Mais, allez donc savoir pourquoi, vous ne trouverez pas trace de ces informations dans les médias francophones, pas même sur les divers sites de Quebecor Media à qui appartient pourtant le Toronto Sun.
Alors quoi ? Les Canadiens anglais ont droit à une parcelle de la vérité et les Québécois non ? Qu’est-ce que c’est que cette fumisterie ?
Devant une telle situation, la seule conclusion possible est que l’information est manipulée au Canada. La plupart d’entre vous m’objecterez que ce n’est pas nouveau, qu’on le savait, qu’on sait par qui, etc… Bien sûr ! Mais jamais à cette échelle, ni sur un enjeu de cette nature.

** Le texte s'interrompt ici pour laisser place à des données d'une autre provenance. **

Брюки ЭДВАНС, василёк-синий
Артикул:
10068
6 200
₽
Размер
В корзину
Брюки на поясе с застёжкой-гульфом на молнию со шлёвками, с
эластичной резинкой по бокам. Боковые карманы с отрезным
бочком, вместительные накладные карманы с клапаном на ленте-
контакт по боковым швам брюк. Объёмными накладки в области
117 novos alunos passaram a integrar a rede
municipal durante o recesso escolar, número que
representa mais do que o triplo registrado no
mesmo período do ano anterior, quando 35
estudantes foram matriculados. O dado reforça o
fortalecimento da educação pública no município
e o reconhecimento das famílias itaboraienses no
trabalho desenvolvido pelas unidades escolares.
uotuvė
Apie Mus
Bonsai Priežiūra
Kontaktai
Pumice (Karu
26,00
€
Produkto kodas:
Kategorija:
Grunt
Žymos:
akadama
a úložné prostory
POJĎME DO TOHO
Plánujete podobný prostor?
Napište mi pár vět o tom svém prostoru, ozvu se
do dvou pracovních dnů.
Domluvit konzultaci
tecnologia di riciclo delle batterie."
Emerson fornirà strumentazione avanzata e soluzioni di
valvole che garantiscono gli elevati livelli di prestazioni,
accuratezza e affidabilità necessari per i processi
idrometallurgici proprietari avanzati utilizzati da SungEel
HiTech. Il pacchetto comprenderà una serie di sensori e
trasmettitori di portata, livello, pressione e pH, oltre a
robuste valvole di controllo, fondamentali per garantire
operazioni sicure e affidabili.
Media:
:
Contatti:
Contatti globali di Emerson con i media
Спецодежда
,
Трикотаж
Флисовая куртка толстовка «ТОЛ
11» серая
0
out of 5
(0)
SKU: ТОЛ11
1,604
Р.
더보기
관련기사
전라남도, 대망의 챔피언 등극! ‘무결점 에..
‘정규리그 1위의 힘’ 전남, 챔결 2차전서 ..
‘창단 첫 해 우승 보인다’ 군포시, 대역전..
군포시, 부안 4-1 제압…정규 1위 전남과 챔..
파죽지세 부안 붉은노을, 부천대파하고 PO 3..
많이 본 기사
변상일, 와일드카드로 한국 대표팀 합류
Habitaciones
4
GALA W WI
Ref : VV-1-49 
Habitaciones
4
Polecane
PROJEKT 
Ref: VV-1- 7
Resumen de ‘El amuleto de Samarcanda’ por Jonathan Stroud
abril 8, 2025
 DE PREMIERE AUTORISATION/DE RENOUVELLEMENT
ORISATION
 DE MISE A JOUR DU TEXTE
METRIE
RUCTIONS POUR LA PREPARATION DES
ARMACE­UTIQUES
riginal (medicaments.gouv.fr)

Pourtant, il était bien évident, à partir du moment où le Canada entrait en guerre (oui, on a tendance à l’oublier parce que les théâtres d’opération sont loin), que ce serait un motif à l’introduction de la censure, et que, de fil en aiguille, les censeurs allaient progressivement trouver de plus en plus de choses à censurer. L’appétit vient en mangeant, c’est bien connu.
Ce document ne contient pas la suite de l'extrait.